Art. 427.  Se o interesse da ordem pública o reclamar ou houver dúvida sobre a imparcialidade do júri ou a segurança pessoal do acusado, o Tribunal, a requerimento do Ministério Público, do assistente, do querelante ou do acusado ou mediante representação do juiz competente, poderá determinar o desaforamento do julgamento para outra comarca da mesma região, onde não existam aqueles motivos, preferindo-se as mais próximas.  (Redação dada pela Lei nº 11.689, de 2008)

§ 1o  O pedido de desaforamento será distribuído imediatamente e terá preferência de julgamento na Câmara ou Turma competente. (Incluído pela Lei nº 11.689, de 2008)

§ 2o  Sendo relevantes os motivos alegados, o relator poderá determinar, fundamentadamente, a suspensão do julgamento pelo júri.  (Incluído pela Lei nº 11.689, de 2008)

§ 3o  Será ouvido o juiz presidente, quando a medida não tiver sido por ele solicitada.   (Incluído pela Lei nº 11.689, de 2008)

§ 4o  Na pendência de recurso contra a decisão de pronúncia ou quando efetivado o julgamento, não se admitirá o pedido de desaforamento, salvo, nesta última hipótese, quanto a fato ocorrido durante ou após a realização de julgamento anulado.   (Incluído pela Lei nº 11.689, de 2008)

 


 

 

Vide jurisprudência

 

 

Desaforamento é o ato de transferência do julgamento do júri para outra Comarca por motivos elencados no artigo em tela e ordem pública:

Interesse de ordem pública: a ordem pública é a segurança existente na Comarca onde júri deverá realizar-se.
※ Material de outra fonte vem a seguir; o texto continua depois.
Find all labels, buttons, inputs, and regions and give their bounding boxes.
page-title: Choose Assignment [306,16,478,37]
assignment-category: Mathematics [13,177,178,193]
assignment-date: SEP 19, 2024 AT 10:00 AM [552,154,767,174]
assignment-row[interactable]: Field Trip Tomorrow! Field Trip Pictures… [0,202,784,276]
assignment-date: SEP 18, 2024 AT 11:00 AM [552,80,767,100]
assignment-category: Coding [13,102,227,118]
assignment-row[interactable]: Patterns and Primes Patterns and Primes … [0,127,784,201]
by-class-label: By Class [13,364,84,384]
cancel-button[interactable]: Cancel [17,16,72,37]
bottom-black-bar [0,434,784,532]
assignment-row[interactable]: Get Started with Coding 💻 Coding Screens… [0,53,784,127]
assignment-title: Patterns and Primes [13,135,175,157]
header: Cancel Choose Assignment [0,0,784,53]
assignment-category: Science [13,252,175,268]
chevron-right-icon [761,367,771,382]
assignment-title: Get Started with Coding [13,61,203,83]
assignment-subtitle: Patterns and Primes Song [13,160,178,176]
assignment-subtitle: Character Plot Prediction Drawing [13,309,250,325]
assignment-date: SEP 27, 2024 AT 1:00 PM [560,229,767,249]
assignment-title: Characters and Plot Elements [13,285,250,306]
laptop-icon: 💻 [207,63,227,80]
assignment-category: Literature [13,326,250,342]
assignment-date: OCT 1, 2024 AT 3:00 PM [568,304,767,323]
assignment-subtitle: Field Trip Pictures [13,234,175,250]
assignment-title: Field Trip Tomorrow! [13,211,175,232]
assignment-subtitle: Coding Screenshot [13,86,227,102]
Assim havendo motivos razoáveis e comprovados de que a ocorrência do julgamento provocará distúrbios, gerando intranquilidade na sociedade local, constituído está o fundamento para desaforar o caso. Não basta, para essa apuração, o sensacionalismo da imprensa do lugar, muitas vezes artificial e que não reflete o exato sentimento das pessoas. O juiz pode apurar tal fato ouvindo as autoridades locais (polícia civil, polícia militar, Ministério Público, entre outros).

 

 

Outro motivo é imparcialidade dos membros do Conselho de Sentença que é de difícil apuração. Exemplo corriqueiro para tal motivo e os jurados através de entrevistas ou formar de comunicação de mídia digital opinarem na órbita do delito.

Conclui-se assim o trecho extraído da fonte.